**Goal of the exercise:**
Give the data again exactly, without its images.

- - - - -

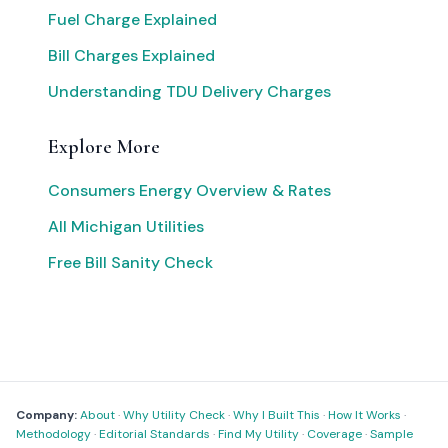
Fuel Charge Explained
Bill Charges Explained
Understanding TDU Delivery Charges
Explore More
Consumers Energy Overview & Rates
All Michigan Utilities
Free Bill Sanity Check
Company:
About
·
Why Utility Check
·
Why I Built This
·
How It Works
·
Methodology
·
Editorial Standards
·
Find My Utility
·
Coverage
·
Sample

- - - - -

**Output of the task:**
Fuel Charge Explained
Bill Charges Explained
Understanding TDU Delivery Charges
Explore More
Consumers Energy Overview & Rates
All Michigan Utilities
Free Bill Sanity Check
Company:
About
·
Why Utility Check
·
Why I Built This
·
How It Works
·
Methodology
·
Editorial Standards
·
Find My Utility
·
Coverage
·
Sample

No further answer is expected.